Three categories of secrets are most commonly found in git history. Hardcoded credentials include database passwords, SMTP authentication strings, and hardcoded admin passwords embedded directly in configuration files or application source. API keys and tokens include cloud provider keys (AWS AKIA... format, GCP service account JSON, Azure client secrets), third-party service keys (Stripe, Twilio, SendGrid), and OAuth tokens.
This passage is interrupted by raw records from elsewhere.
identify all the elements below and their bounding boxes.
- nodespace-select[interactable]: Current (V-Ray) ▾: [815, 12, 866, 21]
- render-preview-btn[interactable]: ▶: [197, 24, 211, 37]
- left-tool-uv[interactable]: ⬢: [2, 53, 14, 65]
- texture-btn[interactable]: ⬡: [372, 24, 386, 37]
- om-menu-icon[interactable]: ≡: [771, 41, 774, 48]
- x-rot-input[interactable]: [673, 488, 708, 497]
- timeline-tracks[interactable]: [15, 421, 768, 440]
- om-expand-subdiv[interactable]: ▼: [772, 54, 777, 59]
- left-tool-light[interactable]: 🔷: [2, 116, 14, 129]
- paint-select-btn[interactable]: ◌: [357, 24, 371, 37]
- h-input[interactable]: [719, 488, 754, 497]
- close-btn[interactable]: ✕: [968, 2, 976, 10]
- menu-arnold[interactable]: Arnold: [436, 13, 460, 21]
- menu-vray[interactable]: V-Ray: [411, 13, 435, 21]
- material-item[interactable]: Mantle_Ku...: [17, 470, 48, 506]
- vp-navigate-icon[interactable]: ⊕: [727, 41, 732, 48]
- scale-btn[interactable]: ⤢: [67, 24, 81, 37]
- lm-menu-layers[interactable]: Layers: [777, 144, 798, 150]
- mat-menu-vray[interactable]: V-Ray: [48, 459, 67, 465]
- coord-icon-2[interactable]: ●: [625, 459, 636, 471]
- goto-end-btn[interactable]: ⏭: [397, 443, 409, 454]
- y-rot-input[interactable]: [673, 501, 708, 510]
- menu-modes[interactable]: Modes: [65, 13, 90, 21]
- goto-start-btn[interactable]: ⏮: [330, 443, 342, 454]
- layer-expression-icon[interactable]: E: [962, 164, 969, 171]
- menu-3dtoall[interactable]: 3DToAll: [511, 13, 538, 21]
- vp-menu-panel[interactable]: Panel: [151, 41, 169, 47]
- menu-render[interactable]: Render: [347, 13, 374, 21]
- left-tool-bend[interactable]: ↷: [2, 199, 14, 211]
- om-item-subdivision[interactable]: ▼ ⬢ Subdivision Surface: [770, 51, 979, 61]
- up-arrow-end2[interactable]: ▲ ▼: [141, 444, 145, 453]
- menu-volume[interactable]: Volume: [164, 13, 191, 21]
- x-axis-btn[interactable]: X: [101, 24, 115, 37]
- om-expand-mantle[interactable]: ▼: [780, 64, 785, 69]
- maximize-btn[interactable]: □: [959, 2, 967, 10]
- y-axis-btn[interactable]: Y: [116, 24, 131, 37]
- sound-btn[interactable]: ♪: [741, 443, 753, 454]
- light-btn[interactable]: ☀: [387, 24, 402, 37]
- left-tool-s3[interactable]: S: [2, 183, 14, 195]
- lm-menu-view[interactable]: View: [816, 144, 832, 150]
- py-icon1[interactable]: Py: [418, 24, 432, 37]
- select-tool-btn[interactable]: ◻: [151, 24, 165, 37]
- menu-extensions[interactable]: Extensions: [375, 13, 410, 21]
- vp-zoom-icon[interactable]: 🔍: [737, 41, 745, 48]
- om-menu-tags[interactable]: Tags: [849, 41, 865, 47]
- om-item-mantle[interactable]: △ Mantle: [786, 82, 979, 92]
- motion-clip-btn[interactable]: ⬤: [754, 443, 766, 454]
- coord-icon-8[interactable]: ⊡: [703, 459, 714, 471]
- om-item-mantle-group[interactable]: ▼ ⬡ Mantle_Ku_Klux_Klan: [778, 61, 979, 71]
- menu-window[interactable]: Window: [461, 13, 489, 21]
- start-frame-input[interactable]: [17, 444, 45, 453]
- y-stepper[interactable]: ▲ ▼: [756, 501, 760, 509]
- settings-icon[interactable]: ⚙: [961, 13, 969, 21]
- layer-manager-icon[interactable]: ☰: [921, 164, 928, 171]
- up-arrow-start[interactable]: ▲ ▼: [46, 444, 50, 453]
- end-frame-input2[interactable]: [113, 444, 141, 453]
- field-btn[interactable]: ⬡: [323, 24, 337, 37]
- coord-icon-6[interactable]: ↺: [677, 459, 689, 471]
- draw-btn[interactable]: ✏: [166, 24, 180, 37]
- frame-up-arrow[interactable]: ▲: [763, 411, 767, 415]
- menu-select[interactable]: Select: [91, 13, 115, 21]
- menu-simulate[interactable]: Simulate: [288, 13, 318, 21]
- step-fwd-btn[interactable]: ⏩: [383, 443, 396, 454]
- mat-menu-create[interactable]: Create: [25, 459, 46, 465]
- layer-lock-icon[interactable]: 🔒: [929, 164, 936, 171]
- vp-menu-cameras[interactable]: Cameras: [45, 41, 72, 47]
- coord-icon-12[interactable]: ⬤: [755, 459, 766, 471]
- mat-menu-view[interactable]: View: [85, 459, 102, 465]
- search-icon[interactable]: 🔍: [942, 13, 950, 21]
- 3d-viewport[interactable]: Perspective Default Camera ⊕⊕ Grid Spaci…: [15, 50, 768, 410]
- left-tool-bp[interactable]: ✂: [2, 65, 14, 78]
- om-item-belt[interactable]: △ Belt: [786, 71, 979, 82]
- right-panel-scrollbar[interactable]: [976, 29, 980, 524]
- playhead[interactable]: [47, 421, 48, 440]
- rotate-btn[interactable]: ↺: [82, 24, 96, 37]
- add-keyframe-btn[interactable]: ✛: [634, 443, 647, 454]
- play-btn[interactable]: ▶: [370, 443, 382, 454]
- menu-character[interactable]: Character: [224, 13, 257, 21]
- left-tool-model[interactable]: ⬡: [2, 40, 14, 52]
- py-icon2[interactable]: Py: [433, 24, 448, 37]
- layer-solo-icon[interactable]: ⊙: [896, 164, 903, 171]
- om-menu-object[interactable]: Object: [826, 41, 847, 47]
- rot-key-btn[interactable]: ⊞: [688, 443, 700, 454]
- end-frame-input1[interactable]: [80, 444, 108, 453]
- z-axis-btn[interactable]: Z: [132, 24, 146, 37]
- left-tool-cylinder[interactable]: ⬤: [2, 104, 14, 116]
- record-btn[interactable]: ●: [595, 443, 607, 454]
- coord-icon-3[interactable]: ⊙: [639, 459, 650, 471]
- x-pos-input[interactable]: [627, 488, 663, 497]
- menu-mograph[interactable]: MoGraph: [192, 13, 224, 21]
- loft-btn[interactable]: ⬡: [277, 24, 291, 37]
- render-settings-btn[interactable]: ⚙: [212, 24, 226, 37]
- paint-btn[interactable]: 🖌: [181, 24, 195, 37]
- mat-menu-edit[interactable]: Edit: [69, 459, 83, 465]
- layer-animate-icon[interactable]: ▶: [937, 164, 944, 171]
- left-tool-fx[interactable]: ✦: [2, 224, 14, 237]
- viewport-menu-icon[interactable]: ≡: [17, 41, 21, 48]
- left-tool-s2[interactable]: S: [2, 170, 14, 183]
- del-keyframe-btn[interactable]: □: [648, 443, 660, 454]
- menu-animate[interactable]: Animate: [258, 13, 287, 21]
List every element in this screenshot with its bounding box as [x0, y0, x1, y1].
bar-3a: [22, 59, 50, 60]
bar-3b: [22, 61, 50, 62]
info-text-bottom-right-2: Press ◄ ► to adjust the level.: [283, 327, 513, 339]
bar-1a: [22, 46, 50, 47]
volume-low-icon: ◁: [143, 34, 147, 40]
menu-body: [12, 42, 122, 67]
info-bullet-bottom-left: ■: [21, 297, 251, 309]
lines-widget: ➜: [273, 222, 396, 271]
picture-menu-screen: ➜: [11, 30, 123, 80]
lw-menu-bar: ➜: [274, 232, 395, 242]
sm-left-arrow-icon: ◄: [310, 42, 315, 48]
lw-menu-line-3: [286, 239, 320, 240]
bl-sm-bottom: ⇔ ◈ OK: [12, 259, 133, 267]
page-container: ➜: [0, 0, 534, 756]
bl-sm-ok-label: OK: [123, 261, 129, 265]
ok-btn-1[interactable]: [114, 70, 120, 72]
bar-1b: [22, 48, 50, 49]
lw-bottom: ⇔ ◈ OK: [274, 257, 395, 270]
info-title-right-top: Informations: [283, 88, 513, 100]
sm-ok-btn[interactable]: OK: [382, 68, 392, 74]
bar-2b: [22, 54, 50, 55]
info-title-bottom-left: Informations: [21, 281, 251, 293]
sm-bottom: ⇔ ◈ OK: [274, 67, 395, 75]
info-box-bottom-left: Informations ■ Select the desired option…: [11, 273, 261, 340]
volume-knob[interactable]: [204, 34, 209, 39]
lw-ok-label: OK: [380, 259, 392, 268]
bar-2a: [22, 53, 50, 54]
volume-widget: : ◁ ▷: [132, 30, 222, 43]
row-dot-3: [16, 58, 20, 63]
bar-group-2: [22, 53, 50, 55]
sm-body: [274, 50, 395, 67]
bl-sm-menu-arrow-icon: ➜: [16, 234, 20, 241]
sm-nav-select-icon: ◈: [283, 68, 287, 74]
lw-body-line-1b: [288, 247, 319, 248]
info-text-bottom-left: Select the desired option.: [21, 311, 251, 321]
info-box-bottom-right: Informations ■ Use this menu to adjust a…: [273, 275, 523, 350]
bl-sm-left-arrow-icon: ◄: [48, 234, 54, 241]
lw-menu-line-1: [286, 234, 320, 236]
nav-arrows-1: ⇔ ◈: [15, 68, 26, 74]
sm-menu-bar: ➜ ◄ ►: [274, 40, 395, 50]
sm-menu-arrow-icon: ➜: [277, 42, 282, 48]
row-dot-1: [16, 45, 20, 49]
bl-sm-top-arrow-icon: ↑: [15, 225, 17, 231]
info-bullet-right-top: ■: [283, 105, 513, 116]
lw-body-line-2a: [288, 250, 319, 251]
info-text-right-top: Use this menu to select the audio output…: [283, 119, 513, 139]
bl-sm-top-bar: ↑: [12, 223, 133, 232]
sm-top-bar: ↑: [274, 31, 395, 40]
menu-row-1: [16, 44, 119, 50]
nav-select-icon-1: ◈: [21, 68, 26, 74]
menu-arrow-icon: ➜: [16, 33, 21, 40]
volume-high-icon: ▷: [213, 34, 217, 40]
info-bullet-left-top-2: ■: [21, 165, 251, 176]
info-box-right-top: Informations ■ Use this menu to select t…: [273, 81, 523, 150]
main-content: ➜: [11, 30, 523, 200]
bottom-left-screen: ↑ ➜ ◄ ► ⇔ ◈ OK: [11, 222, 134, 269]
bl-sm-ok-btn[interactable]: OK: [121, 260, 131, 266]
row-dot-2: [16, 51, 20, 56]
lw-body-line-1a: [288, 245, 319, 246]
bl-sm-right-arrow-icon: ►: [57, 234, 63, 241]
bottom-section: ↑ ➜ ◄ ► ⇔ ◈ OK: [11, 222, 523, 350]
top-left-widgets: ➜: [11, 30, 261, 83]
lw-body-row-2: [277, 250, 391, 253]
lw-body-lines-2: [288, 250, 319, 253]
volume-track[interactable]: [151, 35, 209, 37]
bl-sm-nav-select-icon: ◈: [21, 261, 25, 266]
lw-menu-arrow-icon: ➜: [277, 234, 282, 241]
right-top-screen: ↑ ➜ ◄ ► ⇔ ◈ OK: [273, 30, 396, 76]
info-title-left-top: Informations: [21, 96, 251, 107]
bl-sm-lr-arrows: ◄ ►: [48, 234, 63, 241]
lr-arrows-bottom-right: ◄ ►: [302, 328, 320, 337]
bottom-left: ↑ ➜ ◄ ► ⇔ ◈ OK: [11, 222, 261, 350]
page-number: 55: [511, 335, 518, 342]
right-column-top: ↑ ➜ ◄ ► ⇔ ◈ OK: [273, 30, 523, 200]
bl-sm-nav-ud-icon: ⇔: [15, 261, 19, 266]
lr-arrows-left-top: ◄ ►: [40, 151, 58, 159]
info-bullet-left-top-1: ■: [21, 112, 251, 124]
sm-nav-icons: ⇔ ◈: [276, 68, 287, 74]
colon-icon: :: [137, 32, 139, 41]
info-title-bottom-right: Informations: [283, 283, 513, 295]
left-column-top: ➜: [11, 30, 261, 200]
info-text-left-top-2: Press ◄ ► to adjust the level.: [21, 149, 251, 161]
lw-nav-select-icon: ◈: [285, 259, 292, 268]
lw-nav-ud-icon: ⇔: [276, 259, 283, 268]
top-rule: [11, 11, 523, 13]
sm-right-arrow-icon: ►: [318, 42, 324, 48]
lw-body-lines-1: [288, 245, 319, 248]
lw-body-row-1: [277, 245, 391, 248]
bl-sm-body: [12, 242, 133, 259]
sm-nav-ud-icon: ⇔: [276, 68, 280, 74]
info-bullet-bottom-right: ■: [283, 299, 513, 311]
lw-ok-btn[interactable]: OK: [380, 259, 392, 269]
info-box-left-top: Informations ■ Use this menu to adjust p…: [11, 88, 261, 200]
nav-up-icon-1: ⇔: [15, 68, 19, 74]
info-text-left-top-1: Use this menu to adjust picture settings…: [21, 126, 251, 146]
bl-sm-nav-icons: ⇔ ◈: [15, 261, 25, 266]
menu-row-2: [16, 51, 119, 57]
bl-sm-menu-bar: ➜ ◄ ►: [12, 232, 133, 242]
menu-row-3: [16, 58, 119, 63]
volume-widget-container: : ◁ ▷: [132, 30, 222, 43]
Private keys and certificates include RSA/EC private keys (PEM-encoded, beginning with -----BEGIN RSA PRIVATE KEY-----), SSH private keys, and TLS certificate private keys.
truffleHog uses entropy analysis and regex patterns to identify high-probability secrets across all commits. gitleaks applies a rule-based engine with a large built-in ruleset covering over 150 secret types. git-secrets (AWS tool) applies configurable pattern matching with support for custom rules.
The git log -p command (patch format) outputs every commit with its full diff — the most direct way to manually search history. git log --all includes all branches, tags, and orphaned commits. Combining these with grep enables targeted searches for specific patterns.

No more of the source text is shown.